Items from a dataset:
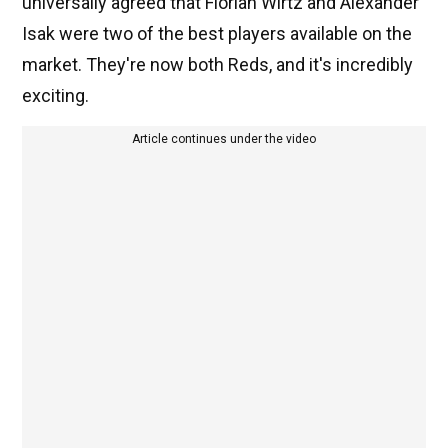
universally agreed that Florian Wirtz and Alexander
Isak were two of the best players available on the
market. They're now both Reds, and it's incredibly
exciting.
Article continues under the video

Task brief: Once the pictures are removed, reproduce the remaining entries above exactly.

Written solution:
universally agreed that Florian Wirtz and Alexander
Isak were two of the best players available on the
market. They're now both Reds, and it's incredibly
exciting.
Article continues under the video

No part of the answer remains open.